Eowyn is a nice name .. and thanks to The Lord of the Rings (movie) I can pronounce it :Dwhich is one of the problems I had with SOTK .. unpronouncable names .. I am such a thickhead that I find it hard to get past it. Maybe my Mum suffered from it too which might explain her incredibly simple, not to say boring, name choices :D I wouldn't want a celeb name .. one of those made-up jobs like Brentwick (combi of Chiswick & Brentford where I grew up :D) etc but oh to be called Jasmine or something! I am ALL for people fetching me cake .. if I had been a roman emperor I would definitely have employed (or I should say commanded) someone to do that for me .. (I am imagining Jo-Wilfried Tsonga in a toga now :giggle: or possibly Colin Firth though he is more difficult to imagine togarised) and woe betide anyone who brought me stem ginger cake :negative: heads would roll (I may be confusing Roman with Tudor here :D) We can only hope that I am on a reviewing roll .. however I think it unlikely to be honest .. the tennis is distracting me and then there's the brain which is quite unable to remember anything past yesterday unless severely poked and prodded.
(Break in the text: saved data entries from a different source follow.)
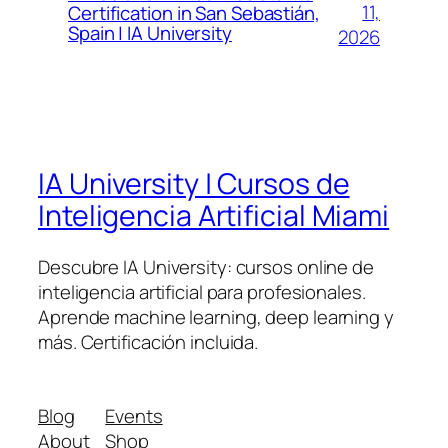
11,
Certification in San Sebastián,
Spain | IA University
2026
IA University | Cursos de
Inteligencia Artificial Miami
Descubre IA University: cursos online de
inteligencia artificial para profesionales.
Aprende machine learning, deep learning y
más. Certificación incluida.
Blog
Events
About
Shop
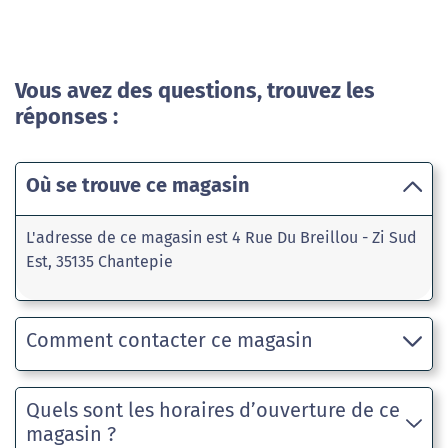
Vous avez des questions, trouvez les
réponses :
Où se trouve ce magasin
L'adresse de ce magasin est 4 Rue Du Breillou - Zi Sud
Est, 35135 Chantepie
Comment contacter ce magasin
Quels sont les horaires d’ouverture de ce
magasin ?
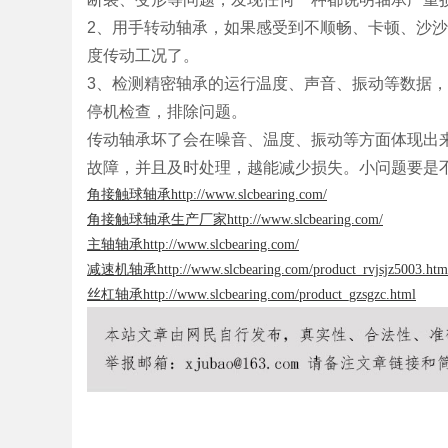
2、用手转动轴承，如果感受到不顺畅、卡顿、沙
度传动工况了。
d
3、检测精密轴承的运行温度、声音、振动等数据
停机检查，排除问题。
传动轴承坏了会在噪音、温度、振动等方面体现出
故障，并且及时处理，越能减少损失。小问题要是
角接触球轴承
http://www.slcbearing.com/
角接触球轴承生产厂家
http://www.slcbearing.com/
主轴轴承
http://www.slcbearing.com/
减速机轴承
http://www.slcbearing.com/product_rvjsjz5003.htm
丝杠轴承
http://www.slcbearing.com/product_gzsgzc.html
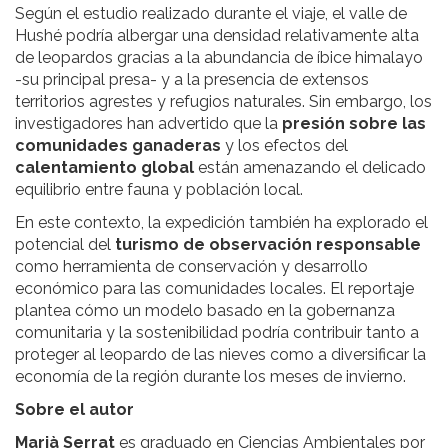
Según el estudio realizado durante el viaje, el valle de
Hushé podría albergar una densidad relativamente alta
de leopardos gracias a la abundancia de íbice himalayo
-su principal presa- y a la presencia de extensos
territorios agrestes y refugios naturales. Sin embargo, los
investigadores han advertido que la
presión sobre las
comunidades ganaderas
y los efectos del
calentamiento global
están amenazando el delicado
equilibrio entre fauna y población local.
En este contexto, la expedición también ha explorado el
potencial del
turismo de observación responsable
como herramienta de conservación y desarrollo
económico para las comunidades locales. El reportaje
plantea cómo un modelo basado en la gobernanza
comunitaria y la sostenibilidad podría contribuir tanto a
proteger al leopardo de las nieves como a diversificar la
economía de la región durante los meses de invierno.
Sobre el autor
Marià Serrat
es graduado en Ciencias Ambientales por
I will try though :smile:

Miss Poppy

Great job on the review ! I'm glad you were able to find a book to get your mojo to kick in a bit again . I,too,had a copy from the library a few weeks back,but took it back unopened . Haven't really been completing much of anything lately . This book sounds very good though,so will have to pick it up again at some point and give it another shot .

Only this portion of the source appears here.